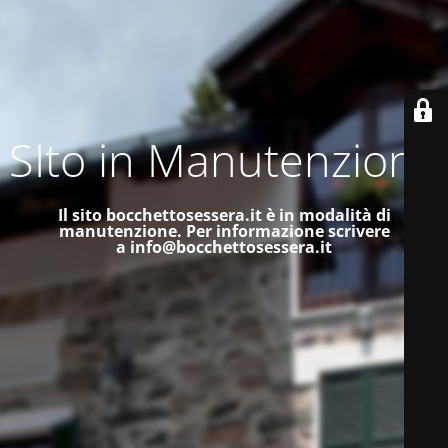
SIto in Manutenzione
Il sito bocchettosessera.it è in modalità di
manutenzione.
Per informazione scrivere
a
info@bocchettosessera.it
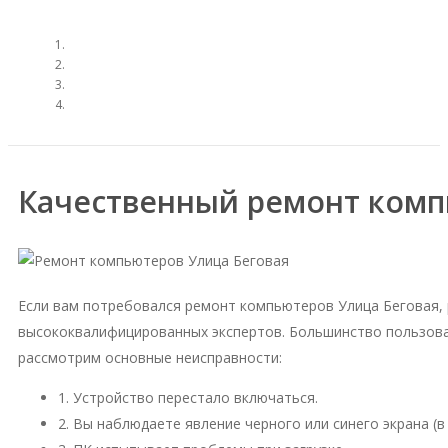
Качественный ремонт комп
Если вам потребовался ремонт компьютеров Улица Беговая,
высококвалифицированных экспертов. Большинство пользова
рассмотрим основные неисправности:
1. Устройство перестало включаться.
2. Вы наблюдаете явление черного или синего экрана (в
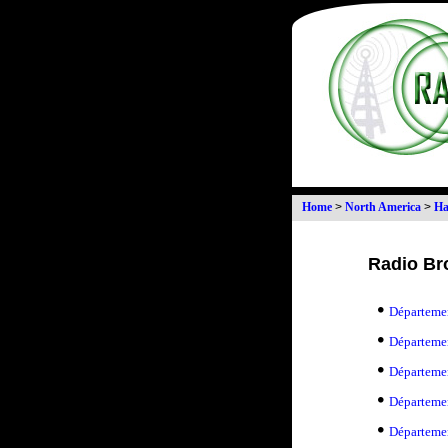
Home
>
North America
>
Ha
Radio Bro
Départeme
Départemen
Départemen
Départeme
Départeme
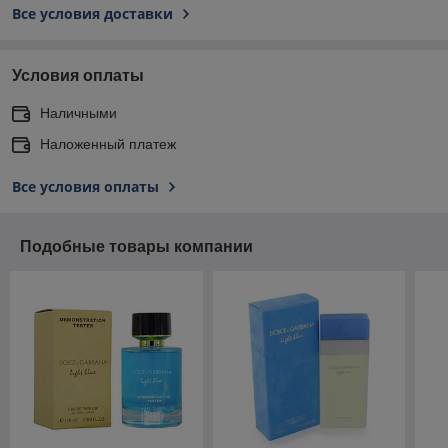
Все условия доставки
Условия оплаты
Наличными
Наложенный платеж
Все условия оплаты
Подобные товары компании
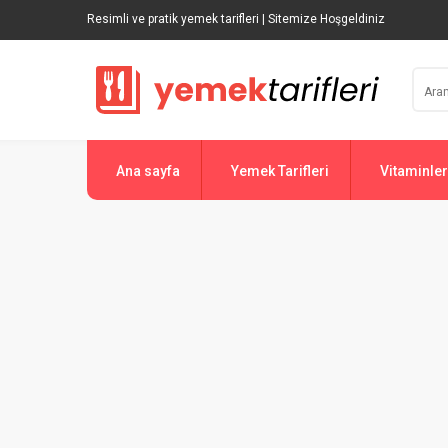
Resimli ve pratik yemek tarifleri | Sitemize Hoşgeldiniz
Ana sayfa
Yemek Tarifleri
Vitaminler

++++++++++

**TASK STATEMENT:** Extract every line containing the string "ремонт" from the data above.

**ANSWER SPACE:**
Качественный ремонт комп
Если вам потребовался ремонт компьютеров Улица Беговая,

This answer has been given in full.